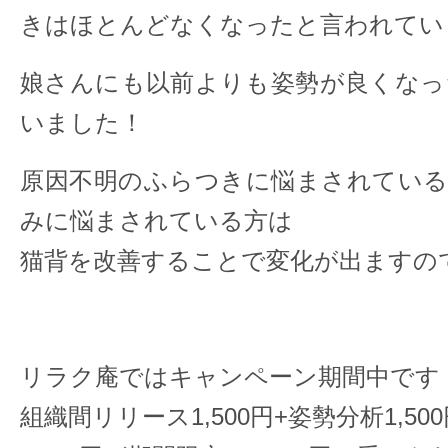
きはほとんどなくなったと言われてい
娘さんにも以前よりも姿勢が良くなっ
いました！
原因不明のふらつきに悩まされている
みに悩まされている方は
猫背を改善することで変化が出ますの
リラク庵ではキャンペーン期間中です
組織間リリース1,500円+姿勢分析1,50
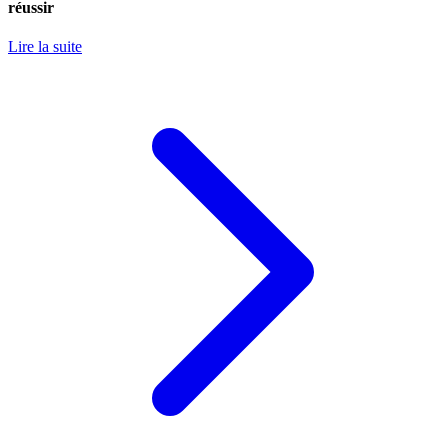
réussir
Lire la suite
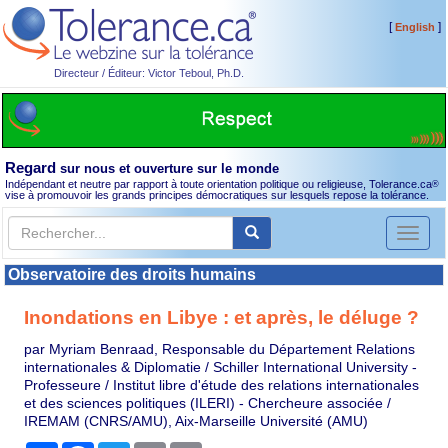
[
]
English
Directeur / Éditeur: Victor Teboul, Ph.D.
Regard
sur nous et ouverture sur le monde
Indépendant et neutre par rapport à toute orientation politique ou religieuse, Tolerance.ca
®
vise à promouvoir les grands principes démocratiques sur lesquels repose la tolérance.
Toggl
naviga
Observatoire des droits humains
Inondations en Libye : et après, le déluge ?
par Myriam Benraad, Responsable du Département Relations
internationales & Diplomatie / Schiller International University -
Professeure / Institut libre d'étude des relations internationales
et des sciences politiques (ILERI) - Chercheure associée /
IREMAM (CNRS/AMU), Aix-Marseille Université (AMU)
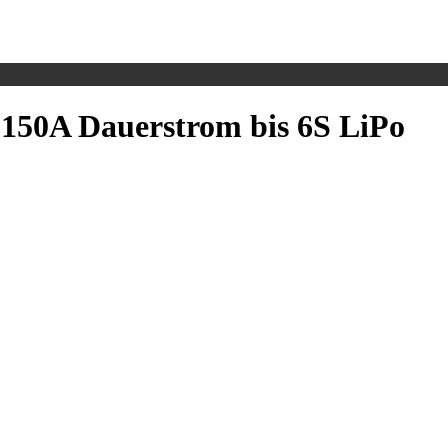
 150A Dauerstrom bis 6S LiPo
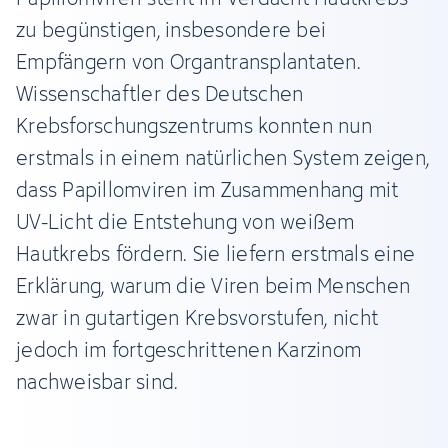
zu begünstigen, insbesondere bei
Empfängern von Organtransplantaten.
Wissenschaftler des Deutschen
Krebsforschungszentrums konnten nun
erstmals in einem natürlichen System zeigen,
dass Papillomviren im Zusammenhang mit
UV-Licht die Entstehung von weißem
Hautkrebs fördern. Sie liefern erstmals eine
Erklärung, warum die Viren beim Menschen
zwar in gutartigen Krebsvorstufen, nicht
jedoch im fortgeschrittenen Karzinom
nachweisbar sind.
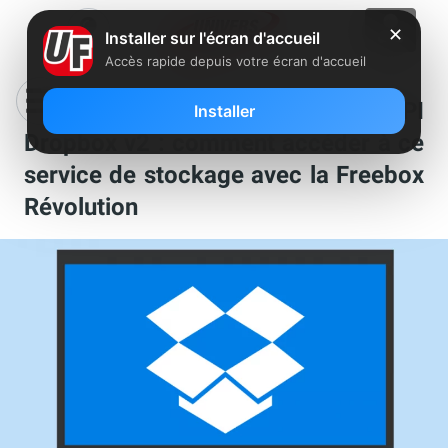
✕
Installer sur l'écran d'accueil
Accès rapide depuis votre écran d'accueil
Free a mis à jour le support de l’API
Installer
Dropbox v2 : comment accéder à ce
service de stockage avec la Freebox
Révolution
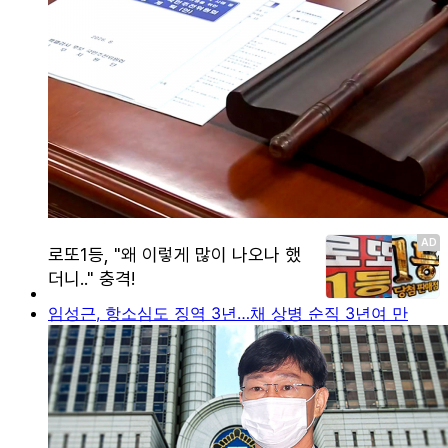
임성근, 항소심도 징역 3년…채 상병 순직 3년여 만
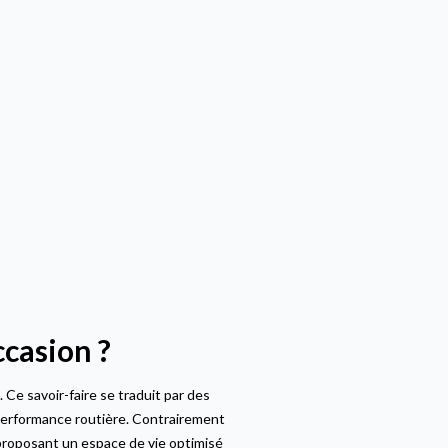
casion ?
 Ce savoir-faire se traduit par des
performance routière. Contrairement
 proposant un espace de vie optimisé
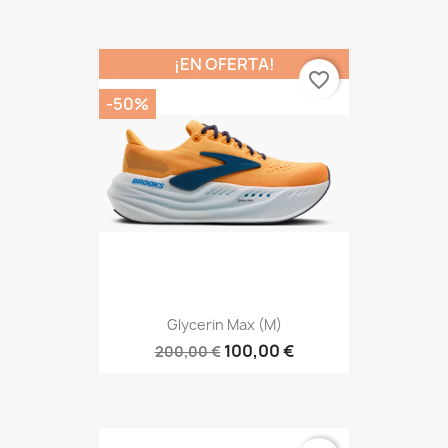
¡EN OFERTA!
favorite_border
-50%
Glycerin Max (M)
100,00 €
200,00 €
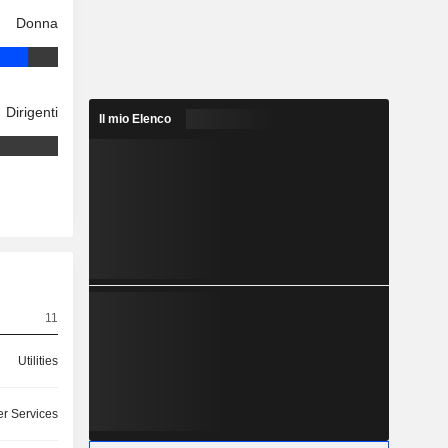
Donna
Dirigenti
Il mio Elenco
11
Utilities
r Services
+++++
**Work order:**
Write every record out again exactly; no pictures belong in the copy.

**Final answer:**
きはほとんどなくなったと言われてい
娘さんにも以前よりも姿勢が良くなっ
いました！
原因不明のふらつきに悩まされている
みに悩まされている方は
猫背を改善することで変化が出ますの
リラク庵ではキャンペーン期間中です
組織間リリース1,500円+姿勢分析1,50
réussir
Lire la suite
[
]
English
Directeur / Éditeur: Victor Teboul, Ph.D.
Regard
sur nous et ouverture sur le monde
Indépendant et neutre par rapport à toute orientation politique ou religieuse, Tolerance.ca
®
vise à promouvoir les grands principes démocratiques sur lesquels repose la tolérance.
Toggl
naviga
Observatoire des droits humains
Inondations en Libye : et après, le déluge ?
par Myriam Benraad, Responsable du Département Relations
internationales & Diplomatie / Schiller International University -
Professeure / Institut libre d'étude des relations internationales
et des sciences politiques (ILERI) - Chercheure associée /
IREMAM (CNRS/AMU), Aix-Marseille Université (AMU)
 150A Dauerstrom bis 6S LiPo
zu begünstigen, insbesondere bei
Empfängern von Organtransplantaten.
Wissenschaftler des Deutschen
Krebsforschungszentrums konnten nun
erstmals in einem natürlichen System zeigen,
dass Papillomviren im Zusammenhang mit
UV-Licht die Entstehung von weißem
Hautkrebs fördern. Sie liefern erstmals eine
Erklärung, warum die Viren beim Menschen
zwar in gutartigen Krebsvorstufen, nicht
jedoch im fortgeschrittenen Karzinom
nachweisbar sind.
✕
Installer sur l'écran d'accueil
Accès rapide depuis votre écran d'accueil
Free a mis à jour le support de l’API
Installer
Dropbox v2 : comment accéder à ce
service de stockage avec la Freebox
Révolution
임성근, 항소심도 징역 3년…채 상병 순직 3년여 만
casion ?
 Ce savoir-faire se traduit par des
performance routière. Contrairement
 proposant un espace de vie optimisé
¡EN OFERTA!
favorite_border
-50%
Glycerin Max (M)
100,00 €
200,00 €
Donna
Dirigenti
Il mio Elenco
11
Utilities
r Services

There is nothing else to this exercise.